I just added the little widget on the right to keep track of the books that I'm currently reading.  The website also keeps a log of what I've read and want to read.  Pretty useful.  And it will link up with your other social networking tools, like myspace and facebook.

I had a very strange experience today.  Often, when I'm reading, I begin to take on the attitude or mode of the book.  With good stories, I begin to put myself in the place of the characters, and feel what they feel.  And sometimes it affects other parts of my life, when I'm not reading.

So, I'm borrowing a copy of Indian Nocturne, a novella by Italian author Antonio Tabucchi.  It's super port-modern.  The subtitle is It's "A New Directions Book" (Edit: the English translation is published by New Directions) and is basically the story of a young man traveling around India trying to find a friend of his, and in the process find himself.  As you might imagine, the story carries the sense of a dream: surreal, we'll call it.  Strange and otherwise unexplained things happen routinely.  The chapters are somewhat disjointed, and in some scenes it's unclear whether he is living or dreaming them.

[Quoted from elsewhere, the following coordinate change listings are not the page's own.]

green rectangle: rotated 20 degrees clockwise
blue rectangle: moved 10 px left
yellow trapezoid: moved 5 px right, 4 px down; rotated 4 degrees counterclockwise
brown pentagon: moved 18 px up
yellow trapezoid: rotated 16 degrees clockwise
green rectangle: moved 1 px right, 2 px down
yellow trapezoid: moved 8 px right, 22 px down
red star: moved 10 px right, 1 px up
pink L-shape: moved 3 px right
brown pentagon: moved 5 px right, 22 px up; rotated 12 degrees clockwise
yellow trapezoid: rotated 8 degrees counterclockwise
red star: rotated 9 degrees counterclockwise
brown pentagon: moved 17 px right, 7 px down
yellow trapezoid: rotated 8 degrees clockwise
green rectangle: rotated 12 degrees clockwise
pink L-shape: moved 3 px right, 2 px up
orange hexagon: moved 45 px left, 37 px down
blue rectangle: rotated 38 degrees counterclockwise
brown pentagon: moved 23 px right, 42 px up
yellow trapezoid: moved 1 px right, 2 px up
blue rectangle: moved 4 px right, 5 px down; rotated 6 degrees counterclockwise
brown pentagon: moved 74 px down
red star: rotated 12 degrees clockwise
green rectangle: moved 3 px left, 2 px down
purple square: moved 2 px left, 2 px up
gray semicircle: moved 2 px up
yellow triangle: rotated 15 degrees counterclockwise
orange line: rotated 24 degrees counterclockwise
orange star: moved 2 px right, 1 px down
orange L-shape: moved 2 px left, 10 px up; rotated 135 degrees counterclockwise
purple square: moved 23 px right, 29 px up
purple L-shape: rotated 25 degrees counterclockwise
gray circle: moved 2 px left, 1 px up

Today I was reading and baking chocolate chip cookies without baking soda (which turned out surprisingly well, I might add).  In the chapter I was reading the protagonist meets a fortune teller at a bus stop in the middle of both the night and nowhere.  The fortune teller becomes troubled, and explains that his fortune cannot be told, because he is not himself.  His soul is somewhere else.  There's some strange things about karma ("the sum of our actions, of what we have been and what we shall be") and atma (soul) and maya (body).

I had just finished that chapter and was cleaning up the kitchen, doing some dishes and wiping the counter, when I suddenly felt that I was not inside myself.  I was a passive observer to this young man diligently cleaning, unable to act in any way to change his course.  This lasted for several seconds.  Writing about it now, it should have been frightening to have no control of my own body, to simply watch it perform -- but I felt no fear, only curiosity.

I've decided that in the case where there is no scheduled time pressures, I much prefer to make and eat cookies than to simply eat them.


1 comment:

Anonymous said...

I think "New Directions" is the publisher not the subtitle. It does have a strange applicability to it though.